A few quarters later I began to wonder if I would ever see that other student again; I was aching for him to finish the phrase, to tell me why PSU is a “different” kind of school.
Sure, Bill Clinton spoke highly of the uniqueness of PSU’s University Studies Program but that was surely mitigated by the conflict that surrounded it at the time. Sure, we have all heard the mantra of “nontraditional,” but very often this has become a location of disingenuous discourse, especially when every urban school is “diverse” on the West Coast.

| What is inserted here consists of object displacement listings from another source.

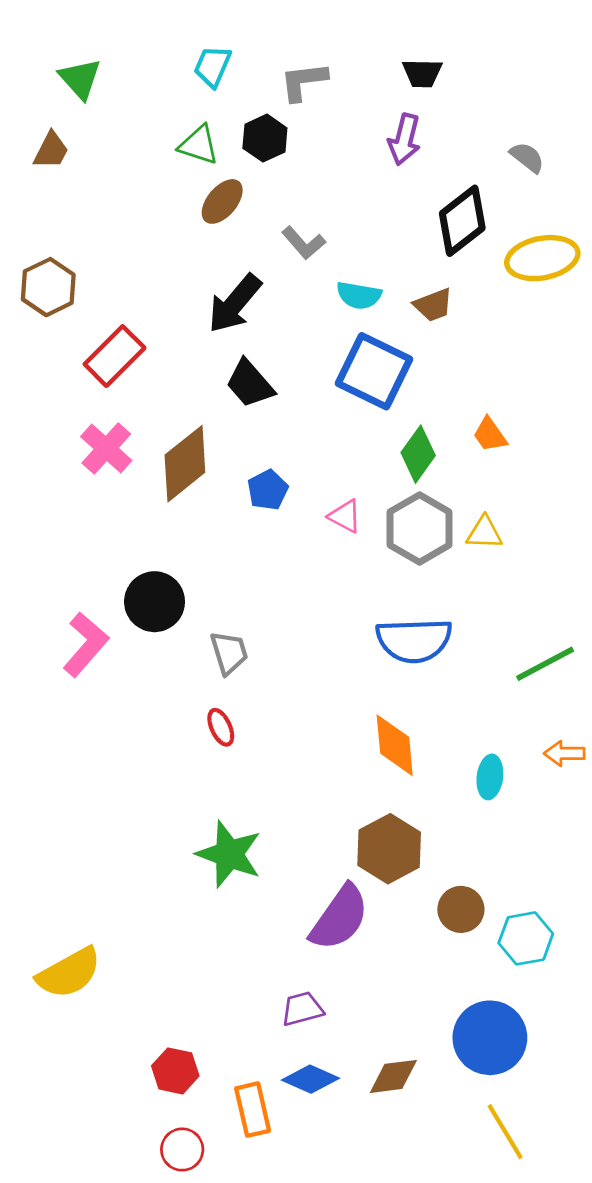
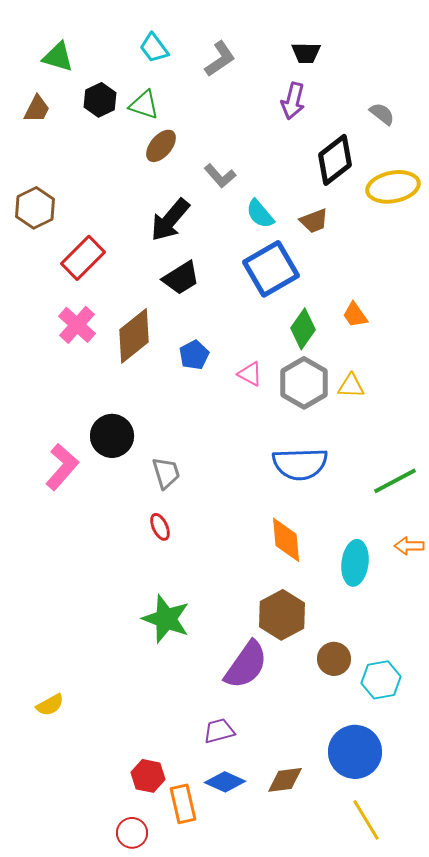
cyan trapezoid: (213, 66) -> (154, 48), turned -60
green triangle: (80, 79) -> (58, 57), turned -32
gray L-shape: (304, 81) -> (220, 59), turned 153
black hexagon: (265, 138) -> (100, 100), moved
cyan semicircle: (359, 295) -> (260, 214), turned 40
blue square: (374, 371) -> (271, 269), turned 34
black trapezoid: (250, 384) -> (181, 278), turned -81
cyan ellipse: (490, 777) -> (355, 563), size x1.4
yellow semicircle: (69, 973) -> (50, 705), size x0.6
red hexagon: (175, 1071) -> (148, 776), moved

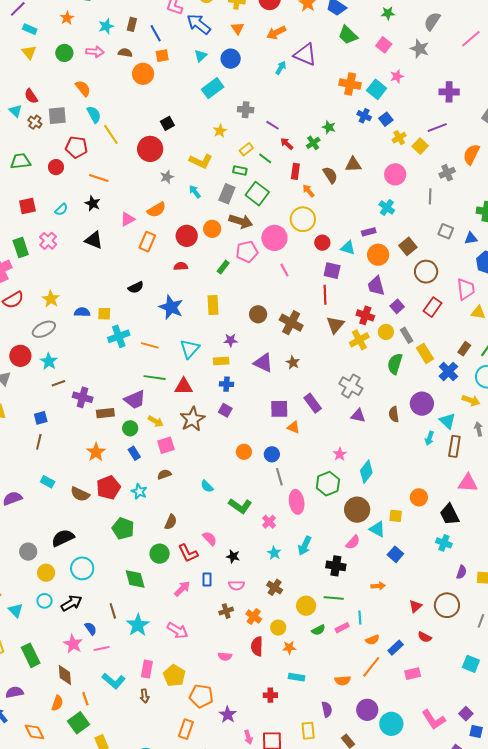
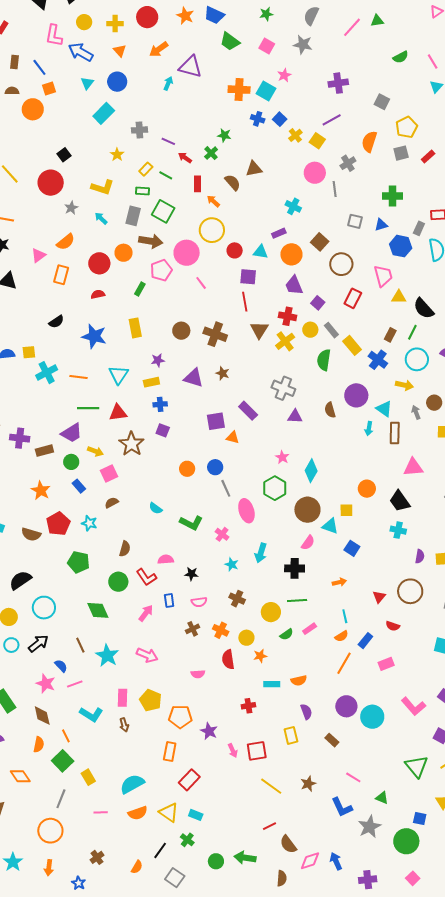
pink circle: (395, 174) -> (315, 173), moved
pink semicircle: (210, 538) -> (166, 559), turned -42
cyan line: (360, 617) -> (345, 616), moved
orange semicircle: (343, 681) -> (299, 681), moved

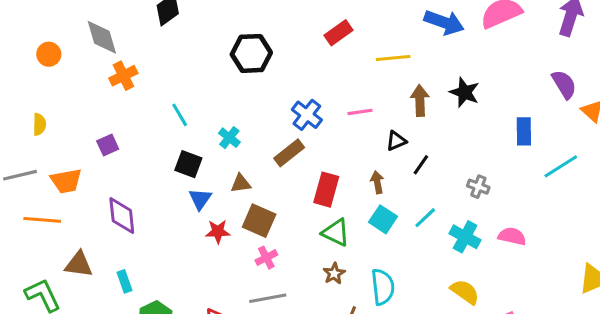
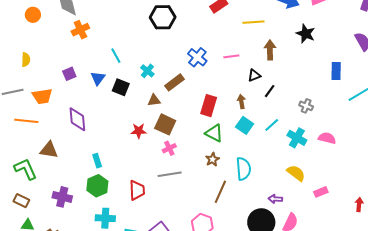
black star: (465, 92) -> (306, 34), moved
brown rectangle: (289, 153) -> (174, 82), moved
blue triangle: (200, 199) -> (98, 78), moved
cyan rectangle: (125, 281) -> (97, 161), moved

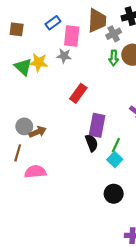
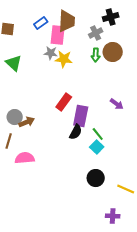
brown trapezoid: (97, 21) -> (67, 21), moved
yellow star: (39, 62) -> (64, 59), moved
red rectangle: (78, 93) -> (64, 102), moved
black semicircle: (92, 143) -> (76, 132), turned 49
green line: (116, 145) -> (98, 134), turned -64

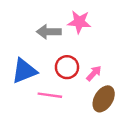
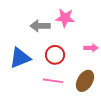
pink arrow: (94, 73) -> (91, 48), moved, turned 48
pink line: (50, 95) -> (53, 81), moved

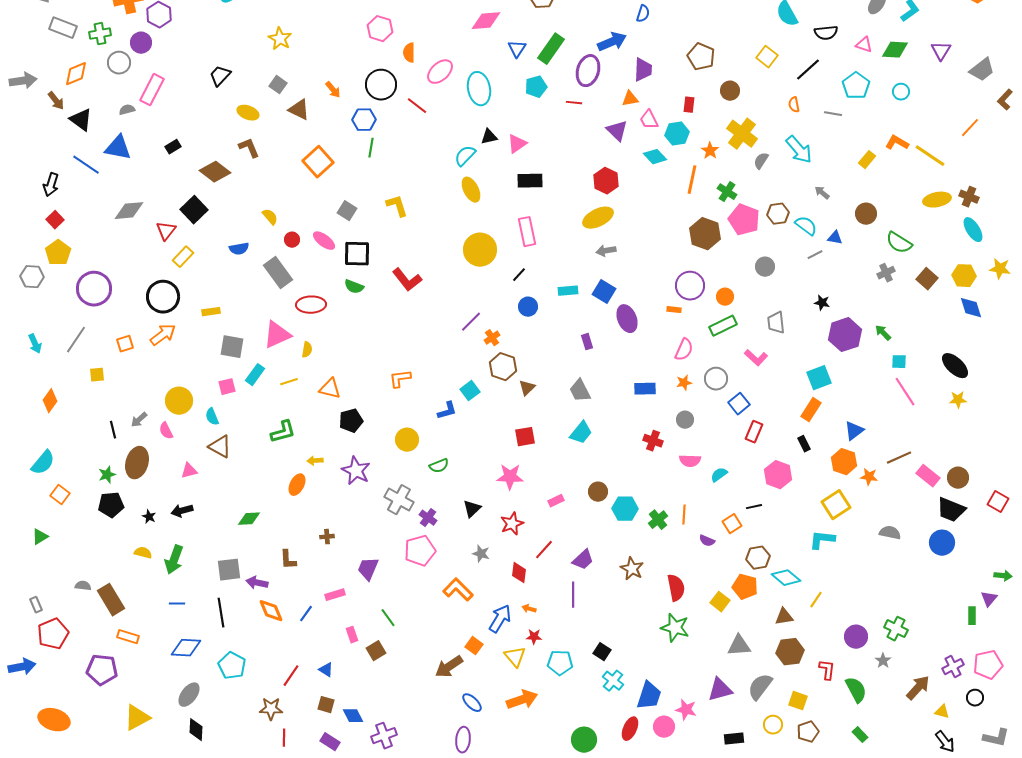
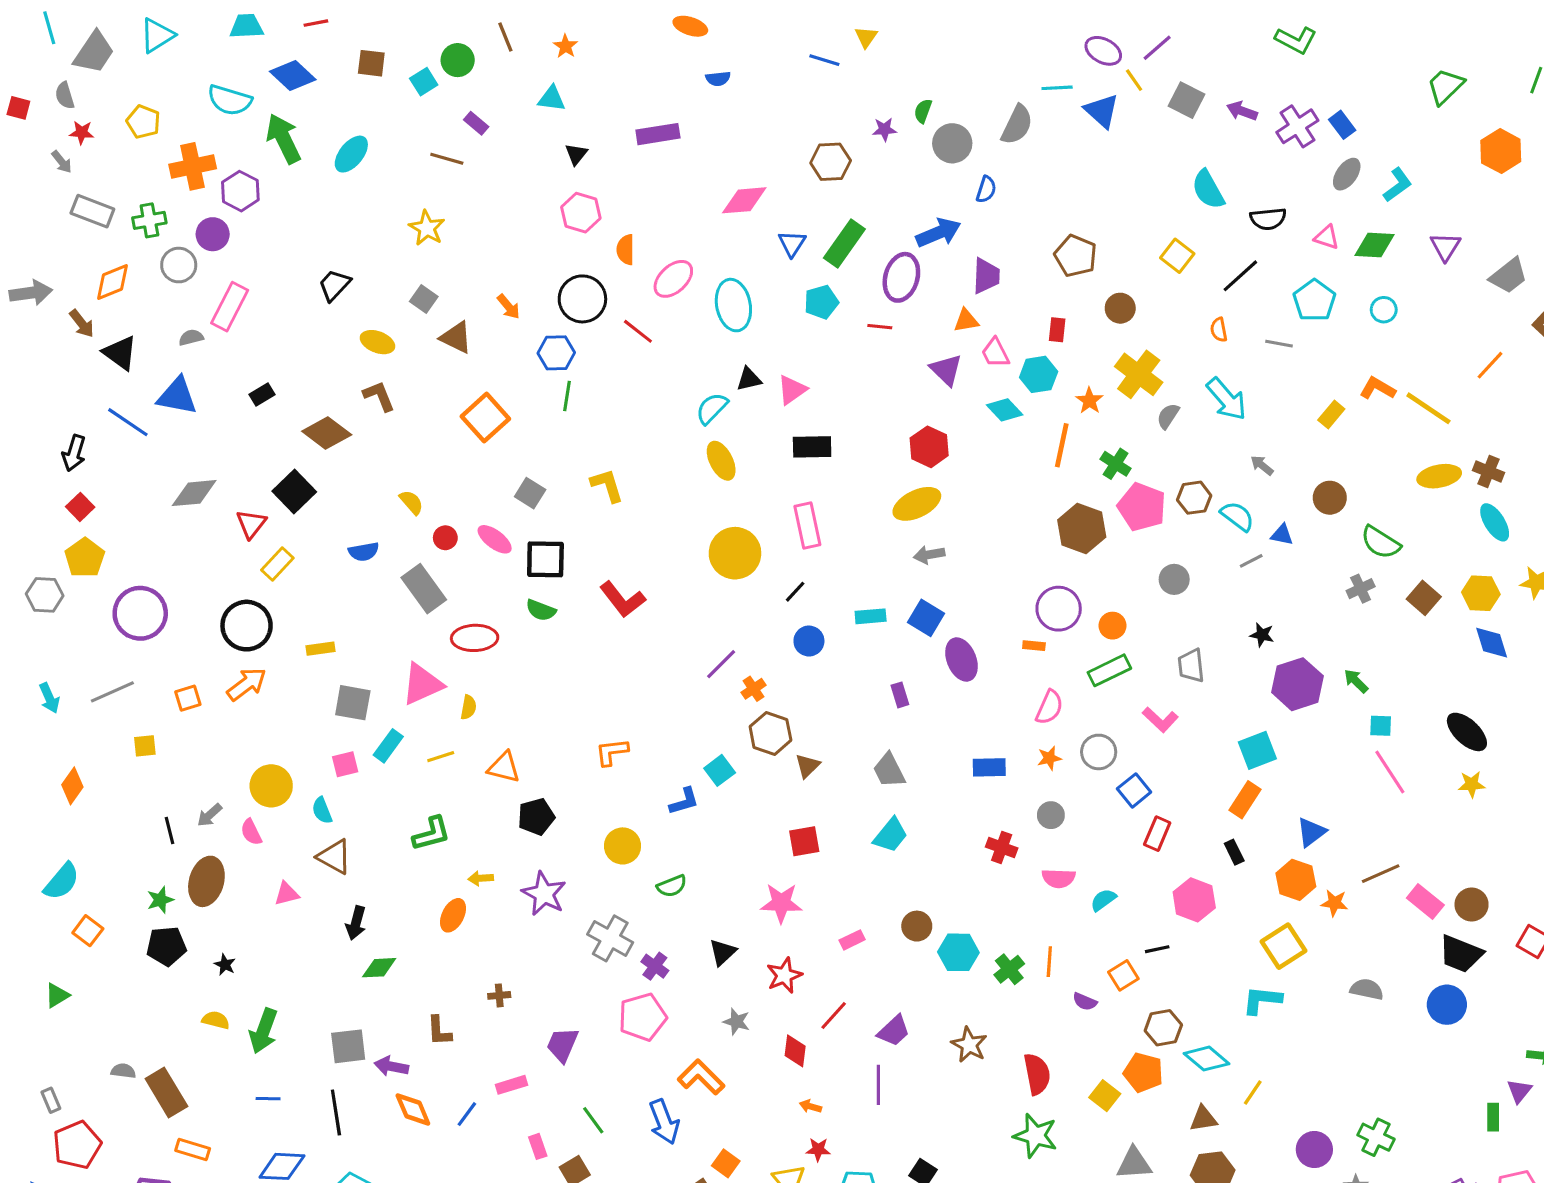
gray line: (76, 340) -> (112, 692), turned 32
black arrow: (182, 511) -> (356, 923), moved, turned -60
blue arrow: (500, 619) -> (664, 1122), moved, turned 128

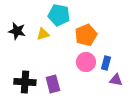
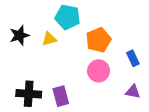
black star: (17, 31) -> (19, 35), turned -30
blue rectangle: (106, 63) -> (133, 58), moved, turned -40

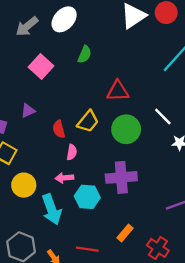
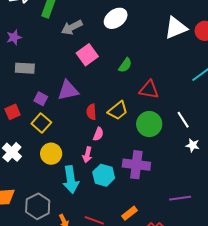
gray arrow: (27, 26) -> (72, 27), moved
green semicircle: (85, 54) -> (125, 65), moved
purple triangle: (28, 111) -> (68, 90), size x1.6
pink arrow: (64, 178) -> (87, 155), turned -84

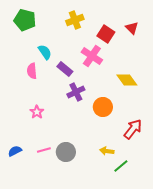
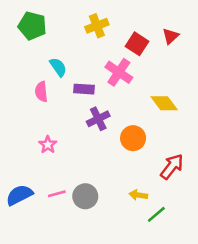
red triangle: (132, 28) -> (171, 36), turned 32
purple rectangle: (65, 69) -> (84, 89), turned -35
blue semicircle: (15, 151) -> (19, 195), size x1.5

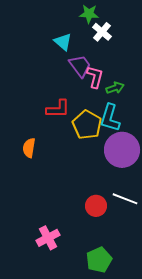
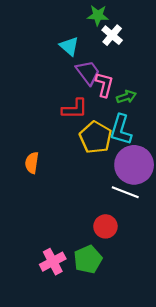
red L-shape: (58, 109) -> (75, 109), moved
white line: (125, 199) -> (125, 192), moved
green pentagon: (99, 260) -> (88, 259), moved

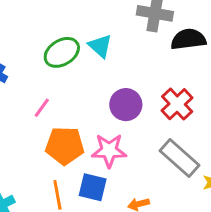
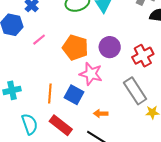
pink line: (42, 108) -> (39, 40), moved
orange pentagon: (65, 146) -> (75, 48), moved

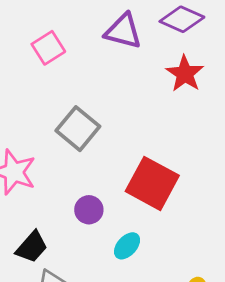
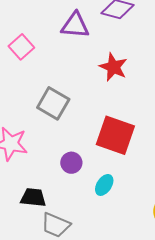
red star: (185, 74) -> (113, 67), moved
black trapezoid: (32, 247) -> (33, 197), turned -116

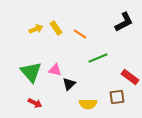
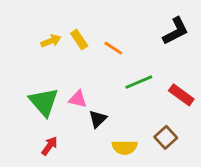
red rectangle: (130, 77) -> (181, 95), moved
brown square: (117, 97) -> (166, 137), turned -35
red arrow: (35, 103) -> (49, 146), turned -80

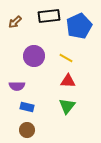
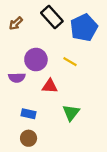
black rectangle: (49, 16) -> (52, 17), turned 55
red triangle: (68, 81) -> (50, 86), moved
purple semicircle: (17, 86) -> (17, 78), moved

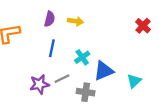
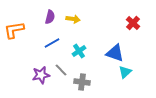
blue line: (52, 48) -> (52, 43), turned 49
blue triangle: (104, 71) -> (115, 53), moved, turned 42
gray line: (62, 79) -> (61, 70), turned 72

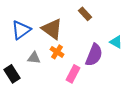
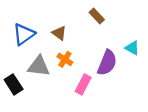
brown triangle: (52, 29) -> (59, 33), size x0.6
gray triangle: (34, 58) -> (39, 66), size x1.5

So, we the students of PSU are different without knowing why. We are spoken of in ways that are not always flattering, nor honor the seriousness of Portland State’s academic reputation. There is a sense among the students that PSU is, foremost, a functional university: supporting different schedules, creating different avenues of educational access and casting its admissions net, possibly wider than it should. However, this is where the pragmatism of going to PSU outshines the more-than decent PSU academic community. In other words, this school does not suck.
The graduating class of 2001 carries this message with more efficacy than any other university community member. Mostly because their ensuing actions are intricately effected by the PSU experience without them actually being here. They are the university’s messengers of integrity. But, more than that, they will be speaking of PSU while simultaneously (and ironically) being PSU’s academic indicator through their own achievements, unique voice and civic involvement (and all while the university is still fresh on the graduates’ minds).
This is why, with a very sincere “good luck,” I also ask you, the graduate, to remember fairly your academic community. Of course, there were experiences bordering on the monotonous, the absurd, the annoying – but what about the interesting, the minor and major epiphanies, that small, strenuous class that was almost worth the $13,000 alone. And, yes, the diversity is challenging, and, yes, we all meet a lot of people that just don’t “think the way I do” and that is the greatest gift of the urban university.
Graduate, the qualitative “difference” is you. Do not allow PSU to be divorced of the nostalgia that graduating students should rightly feel for their experience; do not allow others to question the precision and vigor of your education; do not allow the probing question of “where did you go to school” be met with a roll of your eyes. You are graduating from Portland State University, and hey, it absolutely did not suck.